DATA TO EXAMINE:
**********

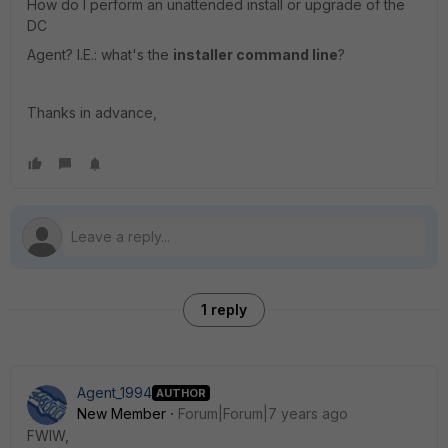
How do I perform an unattended install or upgrade of the
DC
Agent? I.E.: what's the
installer command line
?
Thanks in advance,
1 reply
Agent_1994
AUTHOR
New Member
Forum|Forum|7 years ago
FWIW,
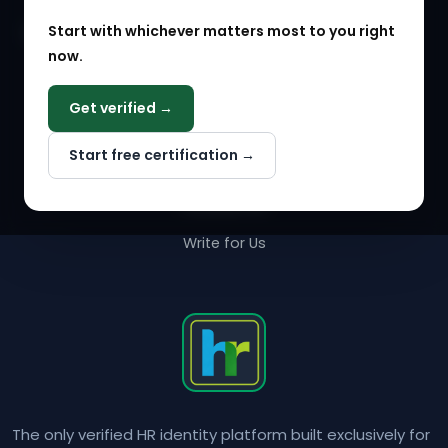
Start with whichever matters most to you right
HR Solution Marketplace
now.
COMPANY
Get verified →
Why NextInHR
Start free certification →
About Us
Contact Us
Write for Us
The only verified HR identity platform built exclusively for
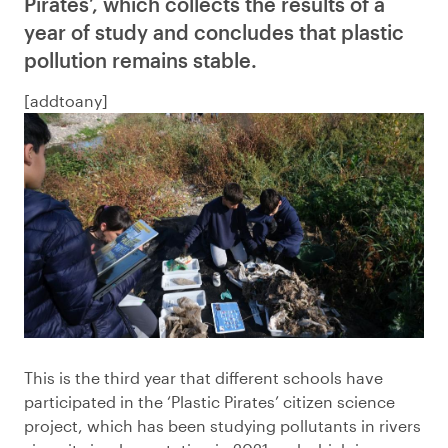
Pirates’, which collects the results of a
year of study and concludes that plastic
pollution remains stable.
[addtoany]
This is the third year that different schools have
participated in the ‘Plastic Pirates’ citizen science
project, which has been studying pollutants in rivers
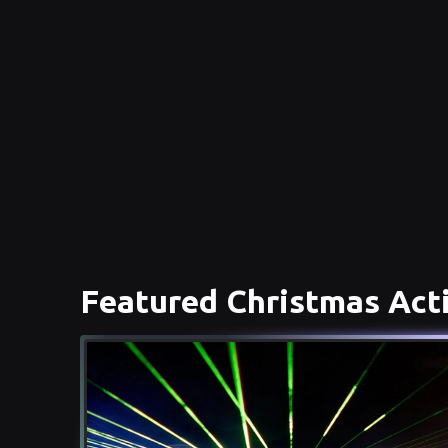
Featured Christmas Acti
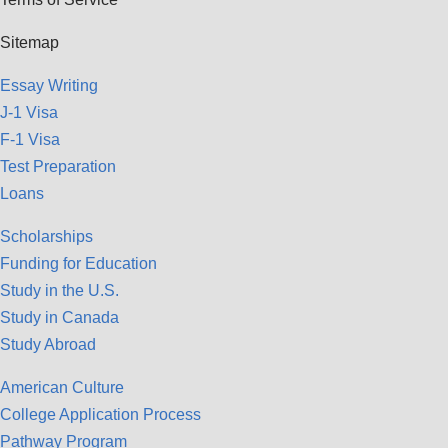
Sitemap
Essay Writing
J-1 Visa
F-1 Visa
Test Preparation
Loans
Scholarships
Funding for Education
Study in the U.S.
Study in Canada
Study Abroad
American Culture
College Application Process
Pathway Program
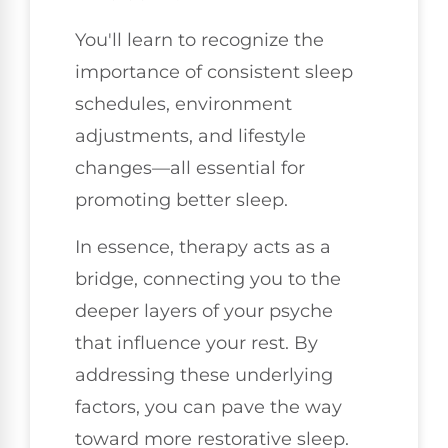
You'll learn to recognize the
importance of consistent sleep
schedules, environment
adjustments, and lifestyle
changes—all essential for
promoting better sleep.
In essence, therapy acts as a
bridge, connecting you to the
deeper layers of your psyche
that influence your rest. By
addressing these underlying
factors, you can pave the way
toward more restorative sleep.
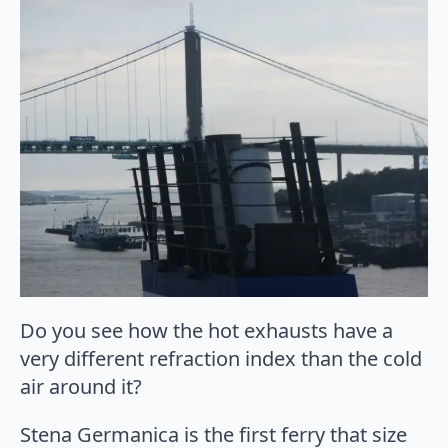
Do you see how the hot exhausts have a
very different refraction index than the cold
air around it?
Stena Germanica is the first ferry that size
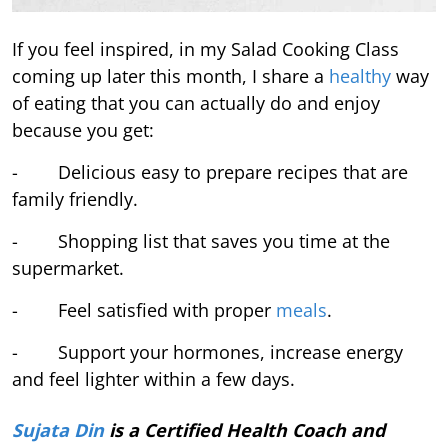
If you feel inspired, in my Salad Cooking Class
coming up later this month, I share a
healthy
way
of eating that you can actually do and enjoy
because you get:
- Delicious easy to prepare recipes that are
family friendly.
- Shopping list that saves you time at the
supermarket.
- Feel satisfied with proper
meals
.
- Support your hormones, increase energy
and feel lighter within a few days.
Sujata Din
is a Certified Health Coach and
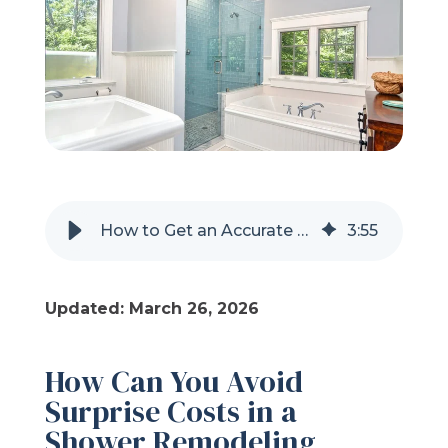
Refer a Friend
619-332-2220
Schedule Consultation
How to Get an Accurate Quote for a Shower Remodel
3
:
55
Updated: March 26, 2026
How Can You Avoid
Surprise Costs in a
Shower Remodeling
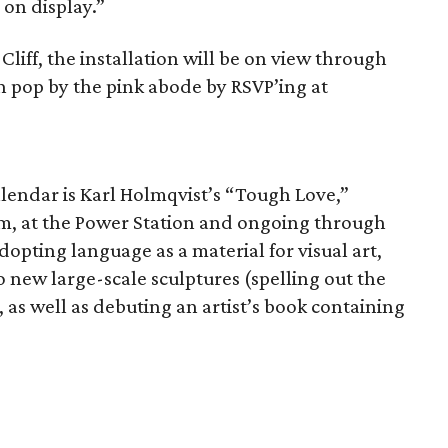
 on display.”
Cliff, the installation will be on view through
an pop by the pink abode by RSVP’ing at
 calendar is Karl Holmqvist’s “Tough Love,”
m, at the Power Station and ongoing through
adopting language as a material for visual art,
o new large-scale sculptures (spelling out the
m, as well as debuting an artist’s book containing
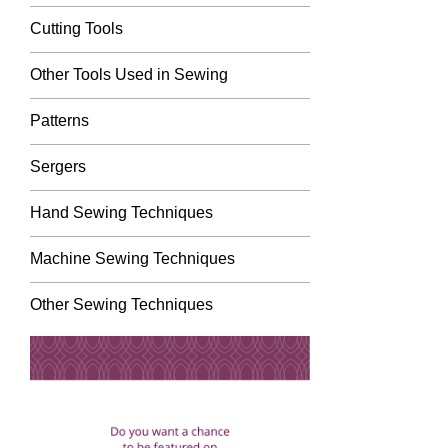
Cutting Tools
Other Tools Used in Sewing
Patterns
Sergers
Hand Sewing Techniques
Machine Sewing Techniques
Other Sewing Techniques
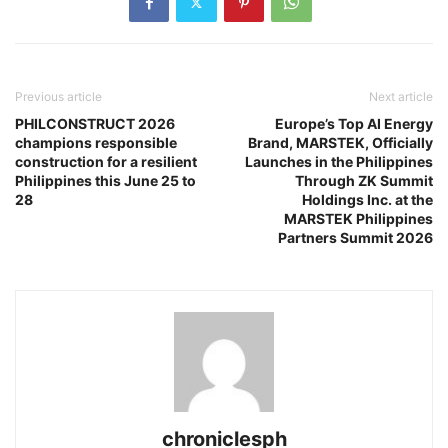
Previous article
Next article
PHILCONSTRUCT 2026
Europe’s Top AI Energy
champions responsible
Brand, MARSTEK, Officially
construction for a resilient
Launches in the Philippines
Philippines this June 25 to
Through ZK Summit
28
Holdings Inc. at the
MARSTEK Philippines
Partners Summit 2026
chroniclesph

**********

WORK INSTRUCTIONS: Reproduce every line of the material above that has the string "verified".

FINISHED TASK:
Get verified →
The only verified HR identity platform built exclusively for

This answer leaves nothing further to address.